## Work request
The records below are to be written out exactly, with every picture omitted.

## Provided material
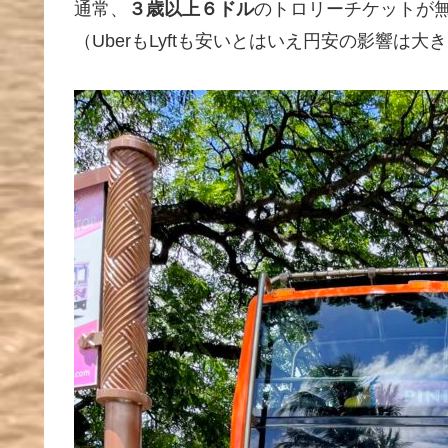
通常、
３歳以上６ドル
のトロリーチケットが
（UberもLyftも安いとはいえ円安の影響は大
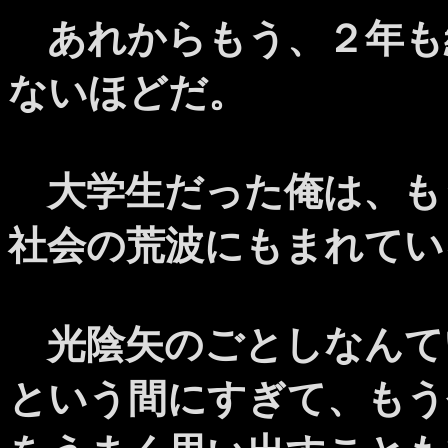
あれからもう、２年も
ないほどだ。
大学生だった俺は、も
社会の荒波にもまれてい
光陰矢のごとしなんて
という間にすぎて、もう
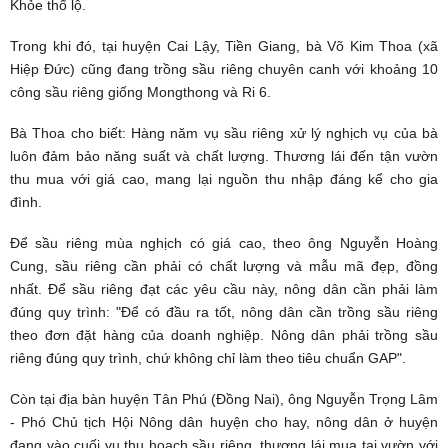
Khỏe thổ lộ.
Trong khi đó, tại huyện Cai Lậy, Tiền Giang, bà Võ Kim Thoa (xã
Hiệp Đức) cũng đang trồng sầu riêng chuyên canh với khoảng 10
công sầu riêng giống Mongthong và Ri 6.
Bà Thoa cho biết: Hàng năm vụ sầu riêng xử lý nghịch vụ của bà
luôn đảm bảo năng suất và chất lượng. Thương lái đến tận vườn
thu mua với giá cao, mang lại nguồn thu nhập đáng kể cho gia
đình.
Để sầu riêng mùa nghịch có giá cao, theo ông Nguyễn Hoàng
Cung, sầu riêng cần phải có chất lượng và mẫu mã đẹp, đồng
nhất. Để sầu riêng đạt các yêu cầu này, nông dân cần phải làm
đúng quy trình: "Để có đầu ra tốt, nông dân cần trồng sầu riêng
theo đơn đặt hàng của doanh nghiệp. Nông dân phải trồng sầu
riêng đúng quy trình, chứ không chỉ làm theo tiêu chuẩn GAP".
Còn tại địa bàn huyện Tân Phú (Đồng Nai), ông Nguyễn Trọng Lâm
- Phó Chủ tịch Hội Nông dân huyện cho hay, nông dân ở huyện
đang vào cuối vụ thu hoạch sầu riêng, thương lái mua tại vườn với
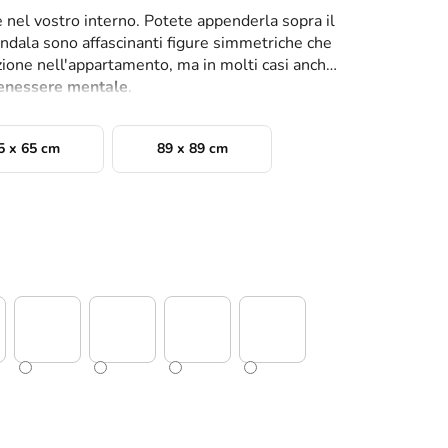
 nel vostro interno. Potete appenderla sopra il
mandala sono affascinanti figure simmetriche che
one nell'appartamento, ma in molti casi anche
benessere mentale
.
5 x 65 cm
89 x 89 cm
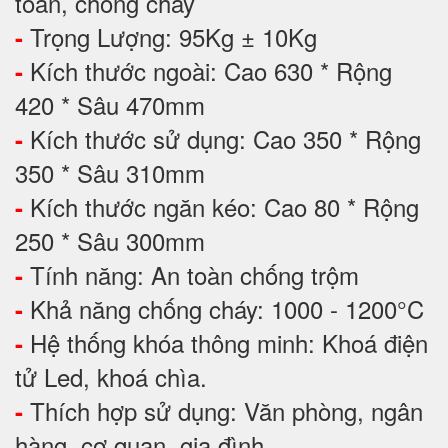
toàn, chống cháy
Trọng Lượng: 95Kg ± 10Kg
-
Kích thước ngoài: Cao 630 * Rộng
-
420 * Sâu 470mm
Kích thước sử dụng: Cao 350 * Rộng
-
350 * Sâu 310mm
Kích thước ngăn kéo: Cao 80 * Rộng
-
250 * Sâu 300mm
Tính năng: An toàn chống trộm
-
Khả năng chống cháy: 1000 - 1200°C
-
Hệ thống khóa thông minh: Khoá điện
-
tử Led, khoá chìa.
Thích hợp sử dụng: Văn phòng, ngân
-
hàng, cơ quan, gia đình,...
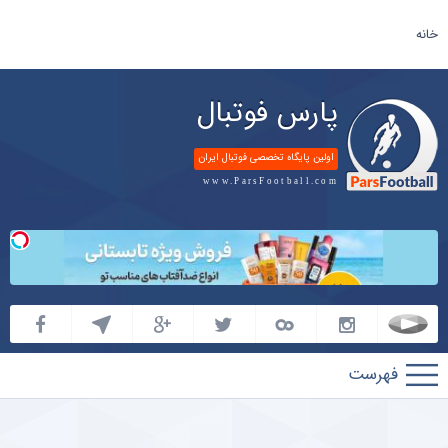
خانه
پارس فوتبال
اولین پایگاه تخصصی فوتبال ایران
www.ParsFootball.com
پارس
فوتبال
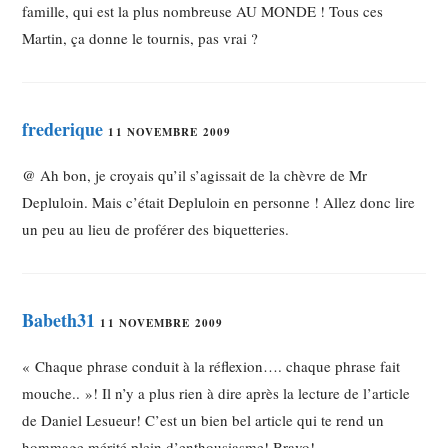
famille, qui est la plus nombreuse AU MONDE ! Tous ces
Martin, ça donne le tournis, pas vrai ?
frederique
11 NOVEMBRE 2009
@ Ah bon, je croyais qu’il s’agissait de la chèvre de Mr
Depluloin. Mais c’était Depluloin en personne ! Allez donc lire
un peu au lieu de proférer des biquetteries.
Babeth31
11 NOVEMBRE 2009
« Chaque phrase conduit à la réflexion…. chaque phrase fait
mouche.. »! Il n’y a plus rien à dire après la lecture de l’article
de Daniel Lesueur! C’est un bien bel article qui te rend un
hommage mérité plein d’enthousiasme! Bravo!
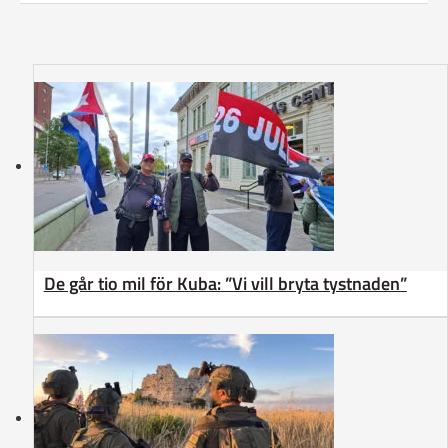
De går tio mil för Kuba: ”Vi vill bryta tystnaden”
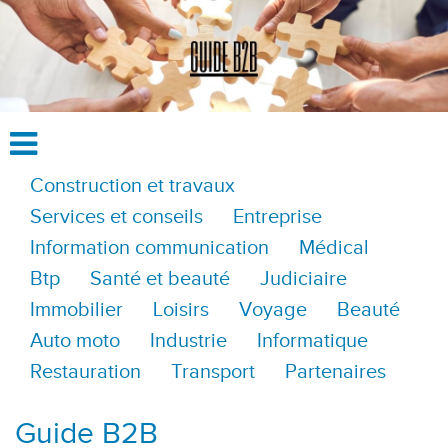
Construction et travaux
Services et conseils
Entreprise
Information communication
Médical
Btp
Santé et beauté
Judiciaire
Immobilier
Loisirs
Voyage
Beauté
Auto moto
Industrie
Informatique
Restauration
Transport
Partenaires
Guide B2B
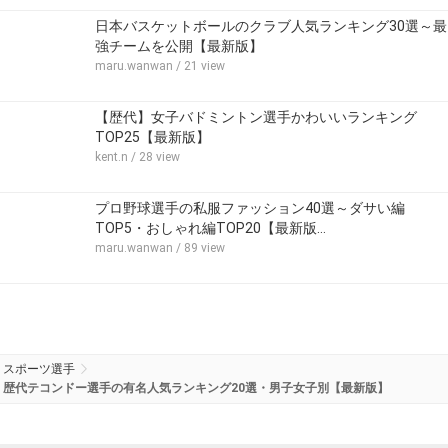
日本バスケットボールのクラブ人気ランキング30選～最
強チームを公開【最新版】
maru.wanwan
/ 21 view
【歴代】女子バドミントン選手かわいいランキング
TOP25【最新版】
kent.n
/ 28 view
プロ野球選手の私服ファッション40選～ダサい編
TOP5・おしゃれ編TOP20【最新版…
maru.wanwan
/ 89 view
スポーツ選手
歴代テコンドー選手の有名人気ランキング20選・男子女子別【最新版】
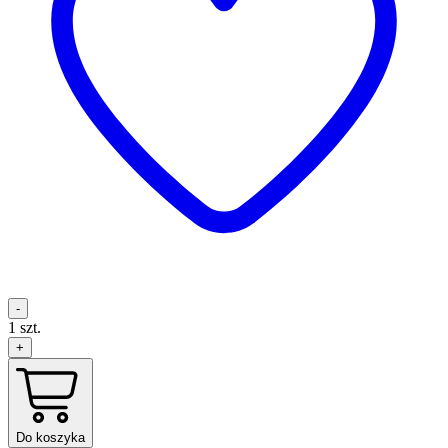
-
1
szt.
+
Do koszyka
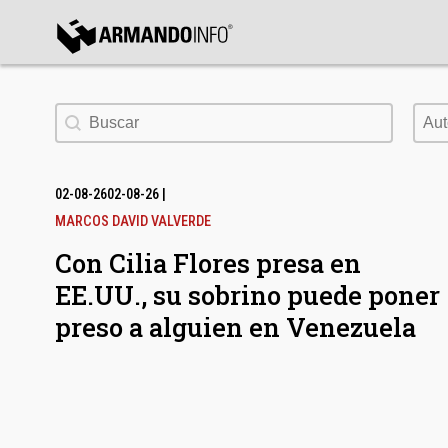
bmenu
Buscar
Aut
Aut
bmenu
bmenu
02-08-26
02-08-26
|
MARCOS DAVID VALVERDE
Con Cilia Flores presa en
EE.UU., su sobrino puede poner
preso a alguien en Venezuela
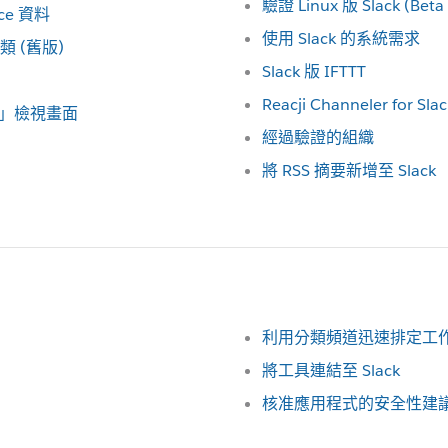
驗證 Linux 版 Slack (B
rce 資料
使用 Slack 的系統需求
 (舊版)
Slack 版 IFTTT
Reacji Channeler for Slac
動」檢視畫面
經過驗證的組織
將 RSS 摘要新增至 Slack
利用分類頻道迅速排定工
將工具連結至 Slack
核准應用程式的安全性建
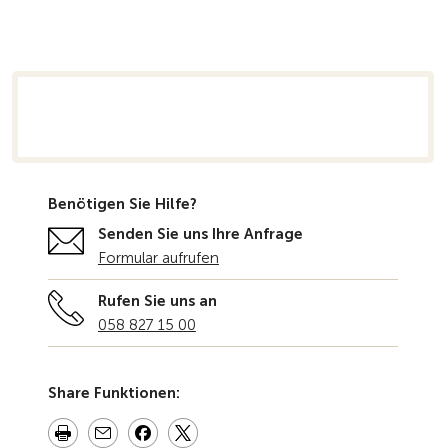
rsicht
Benötigen Sie Hilfe?
Senden Sie uns Ihre Anfrage
Formular aufrufen
Rufen Sie uns an
058 827 15 00
Share Funktionen:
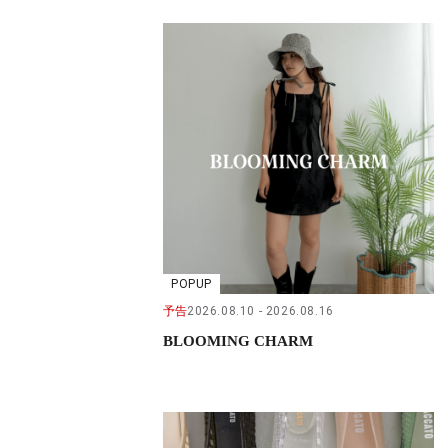
POPUP
予告
2026.08.10
2026.08.16
BLOOMING CHARM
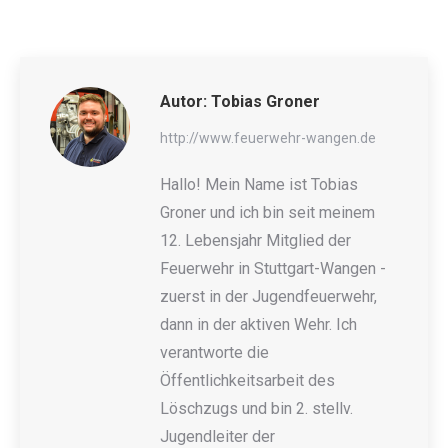
Autor:
Tobias Groner
http://www.feuerwehr-wangen.de
Hallo! Mein Name ist Tobias
Groner und ich bin seit meinem
12. Lebensjahr Mitglied der
Feuerwehr in Stuttgart-Wangen -
zuerst in der Jugendfeuerwehr,
dann in der aktiven Wehr. Ich
verantworte die
Öffentlichkeitsarbeit des
Löschzugs und bin 2. stellv.
Jugendleiter der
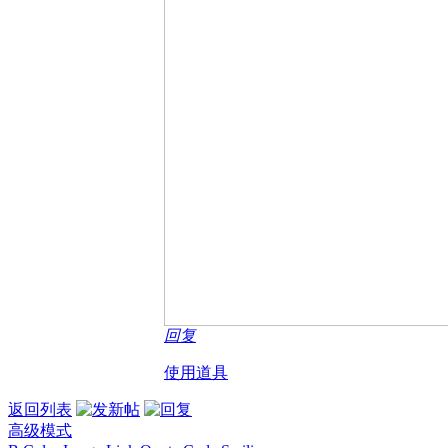
回复
使用道具
返回列表
高级模式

## Response
通常、
３歳以上６ドル
のトロリーチケットが
（UberもLyftも安いとはいえ円安の影響は大
あれからもう、２年も
ないほどだ。
大学生だった俺は、も
社会の荒波にもまれてい
光陰矢のごとしなんて
という間にすぎて、もう
Khỏe thổ lộ.
Trong khi đó, tại huyện Cai Lậy, Tiền Giang, bà Võ Kim Thoa (xã
Hiệp Đức) cũng đang trồng sầu riêng chuyên canh với khoảng 10
công sầu riêng giống Mongthong và Ri 6.
Bà Thoa cho biết: Hàng năm vụ sầu riêng xử lý nghịch vụ của bà
luôn đảm bảo năng suất và chất lượng. Thương lái đến tận vườn
thu mua với giá cao, mang lại nguồn thu nhập đáng kể cho gia
đình.
Để sầu riêng mùa nghịch có giá cao, theo ông Nguyễn Hoàng
Cung, sầu riêng cần phải có chất lượng và mẫu mã đẹp, đồng
nhất. Để sầu riêng đạt các yêu cầu này, nông dân cần phải làm
đúng quy trình: "Để có đầu ra tốt, nông dân cần trồng sầu riêng
theo đơn đặt hàng của doanh nghiệp. Nông dân phải trồng sầu
riêng đúng quy trình, chứ không chỉ làm theo tiêu chuẩn GAP".
Còn tại địa bàn huyện Tân Phú (Đồng Nai), ông Nguyễn Trọng Lâm
- Phó Chủ tịch Hội Nông dân huyện cho hay, nông dân ở huyện
đang vào cuối vụ thu hoạch sầu riêng, thương lái mua tại vườn với
 nel vostro interno. Potete appenderla sopra il
mandala sono affascinanti figure simmetriche che
one nell'appartamento, ma in molti casi anche
benessere mentale
.
5 x 65 cm
89 x 89 cm
toàn, chống cháy
Trọng Lượng: 95Kg ± 10Kg
-
Kích thước ngoài: Cao 630 * Rộng
-
420 * Sâu 470mm
Kích thước sử dụng: Cao 350 * Rộng
-
350 * Sâu 310mm
Kích thước ngăn kéo: Cao 80 * Rộng
-
250 * Sâu 300mm
Tính năng: An toàn chống trộm
-
Khả năng chống cháy: 1000 - 1200°C
-
Hệ thống khóa thông minh: Khoá điện
-
tử Led, khoá chìa.
Thích hợp sử dụng: Văn phòng, ngân
-
hàng, cơ quan, gia đình,...
خانه
پارس فوتبال
اولین پایگاه تخصصی فوتبال ایران
www.ParsFootball.com
پارس
فوتبال
famille, qui est la plus nombreuse AU MONDE ! Tous ces
Martin, ça donne le tournis, pas vrai ?
frederique
11 NOVEMBRE 2009
@ Ah bon, je croyais qu’il s’agissait de la chèvre de Mr
Depluloin. Mais c’était Depluloin en personne ! Allez donc lire
un peu au lieu de proférer des biquetteries.
Babeth31
11 NOVEMBRE 2009
« Chaque phrase conduit à la réflexion…. chaque phrase fait
mouche.. »! Il n’y a plus rien à dire après la lecture de l’article
de Daniel Lesueur! C’est un bien bel article qui te rend un
hommage mérité plein d’enthousiasme! Bravo!
De går tio mil för Kuba: ”Vi vill bryta tystnaden”
Construction et travaux
Services et conseils
Entreprise
Information communication
Médical
Btp
Santé et beauté
Judiciaire
Immobilier
Loisirs
Voyage
Beauté
Auto moto
Industrie
Informatique
Restauration
Transport
Partenaires
Guide B2B
日本バスケットボールのクラブ人気ランキング30選～最
強チームを公開【最新版】
maru.wanwan
/ 21 view
【歴代】女子バドミントン選手かわいいランキング
TOP25【最新版】
kent.n
/ 28 view
プロ野球選手の私服ファッション40選～ダサい編
TOP5・おしゃれ編TOP20【最新版…
maru.wanwan
/ 89 view
スポーツ選手
歴代テコンドー選手の有名人気ランキング20選・男子女子別【最新版】
-
1
szt.
+
Do koszyka
bmenu
Buscar
Aut
Aut
bmenu
bmenu
02-08-26
02-08-26
|
MARCOS DAVID VALVERDE
Con Cilia Flores presa en
EE.UU., su sobrino puede poner
preso a alguien en Venezuela
驗證 Linux 版 Slack (B
rce 資料
使用 Slack 的系統需求
 (舊版)
Slack 版 IFTTT
Reacji Channeler for Slac
動」檢視畫面
經過驗證的組織
將 RSS 摘要新增至 Slack
利用分類頻道迅速排定工
將工具連結至 Slack
核准應用程式的安全性建
rsicht
Benötigen Sie Hilfe?
Senden Sie uns Ihre Anfrage
Formular aufrufen
Rufen Sie uns an
058 827 15 00
Share Funktionen:
POPUP
予告
2026.08.10
2026.08.16
BLOOMING CHARM
Autor:
Tobias Groner
http://www.feuerwehr-wangen.de
Hallo! Mein Name ist Tobias
Groner und ich bin seit meinem
12. Lebensjahr Mitglied der
Feuerwehr in Stuttgart-Wangen -
zuerst in der Jugendfeuerwehr,
dann in der aktiven Wehr. Ich
verantworte die
Öffentlichkeitsarbeit des
Löschzugs und bin 2. stellv.
Jugendleiter der
回复
使用道具
返回列表
高级模式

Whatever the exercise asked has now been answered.